Current Applied Physics, Vol.19, No.4, 400-405, 2019
In-operando spectroscopic ellipsometry studies of IrO2 dynamic instabilities: Guide to in-situ growth of pyrochlore iridate thin films
The instability of iridium oxide at high temperature has long been a bottleneck for in growing pyrochlore iridate thin films in a vacuum chamber. To overcome this problem, we investigated the chemical instability of IrO2 thin films, which are the simplest form of iridate, via in-operando spectroscopic ellipsometry (SE). We observed that IrO2 thin films undergo IrO2 dissociation and IrO3 gas formation depending on the thermodynamic conditions. The chemical kinetics observations of IrO2 were confirmed by ex-situ X-ray diffraction and atomic force microscopy.

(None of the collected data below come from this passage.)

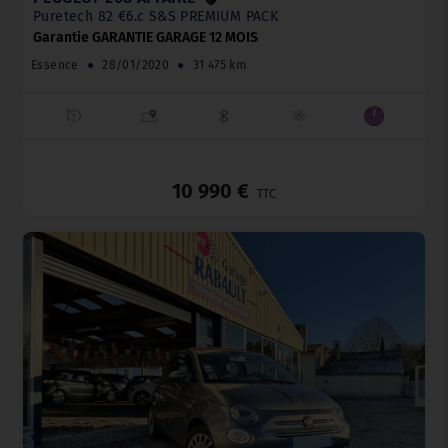
Puretech 82 €6.c S&S PREMIUM PACK
Garantie GARANTIE GARAGE 12 MOIS
Essence
●
28/01/2020
●
31 475 km
_
10 990 €
TTC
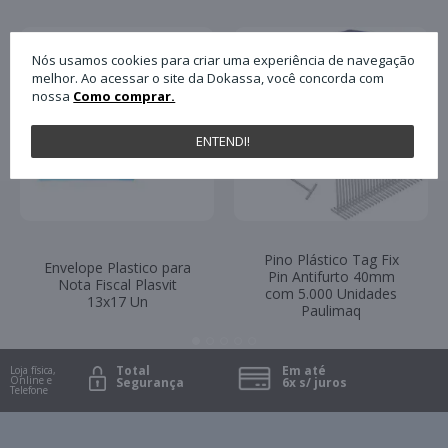
Nós usamos cookies para criar uma experiência de navegação
melhor. Ao acessar o site da Dokassa, você concorda com
nossa
Como comprar.
ENTENDI!
Pino Plástico Tag Fix
Envelope Plastico para
Pin Antifurto 40mm
Nota Fiscal Plasvit
com 5.000 Unidades
13x17 Un
Paulimaq
Total
Em até
Loja física,
Online e
Segurança
6x s/ juros
Telefone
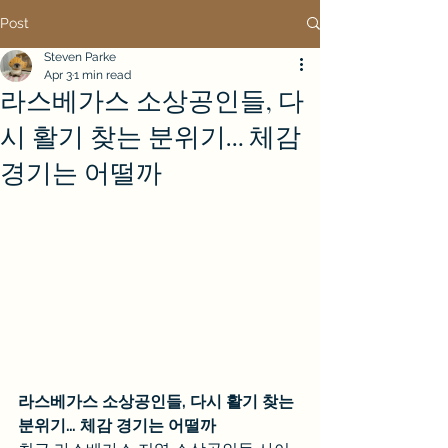
Post
Steven Parke
Apr 3
1 min read
라스베가스 소상공인들, 다
시 활기 찾는 분위기… 체감
경기는 어떨까
라스베가스 소상공인들, 다시 활기 찾는 
분위기… 체감 경기는 어떨까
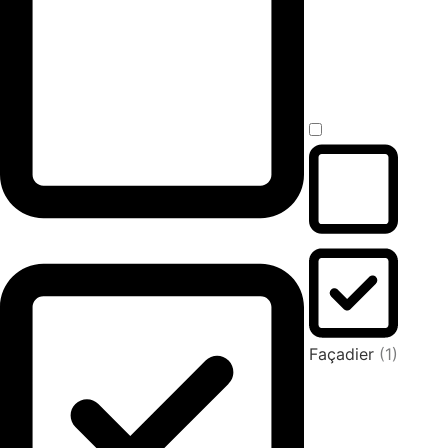
Façadier
(1)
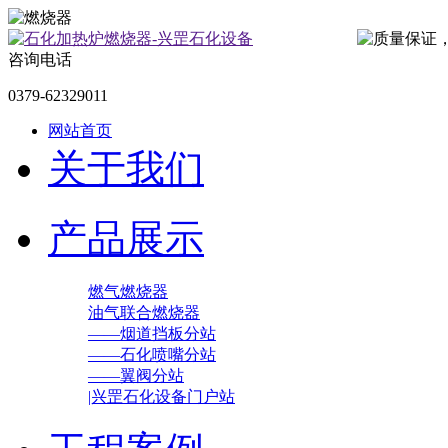
咨询电话
0379-62329011
网站首页
关于我们
产品展示
燃气燃烧器
油气联合燃烧器
——烟道挡板分站
——石化喷嘴分站
——翼阀分站
|兴罡石化设备门户站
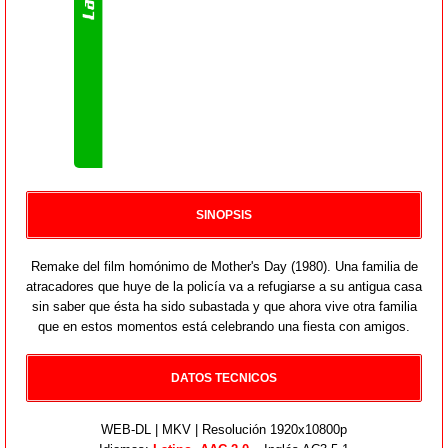
SINOPSIS
Remake del film homónimo de Mother's Day (1980). Una familia de
atracadores que huye de la policía va a refugiarse a su antigua casa
sin saber que ésta ha sido subastada y que ahora vive otra familia
que en estos momentos está celebrando una fiesta con amigos.
DATOS TECNICOS
WEB-DL | MKV | Resolución 1920x10800p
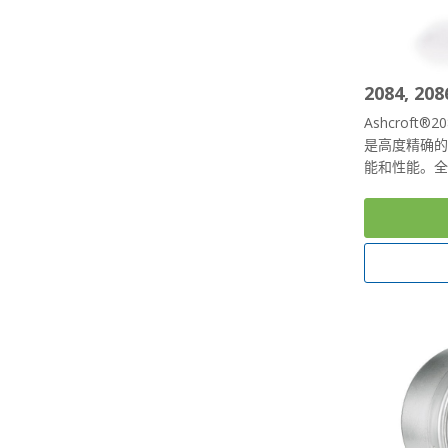
2084, 
Ashcroft®
是高度精确
能和性能。全量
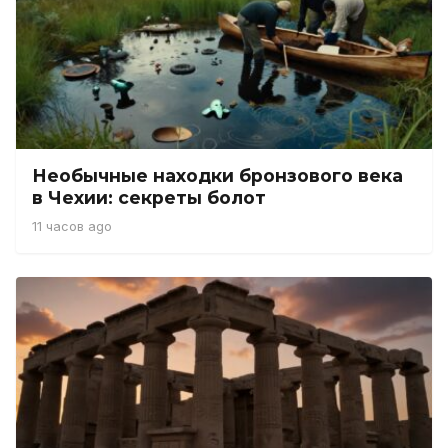
Необычные находки бронзового века
в Чехии: секреты болот
11 часов ago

SE experimental data were compared with models used to describe the evolution of the two chemical reactions. Real-time in-operando SE analysis based on the Maxwell Garnett theory yielded a precise IrO2 dissociation speed for the given thermodynamic conditions. Moreover, the real-time in-operando SE technique allowed us to observe the phase transition from solid IrO2 to gaseous IrO3. This study on the chemical instability of IrO2 at high temperature affords insights into a new method for in-situ pyrochlore iridate and other iridates thin-film growth.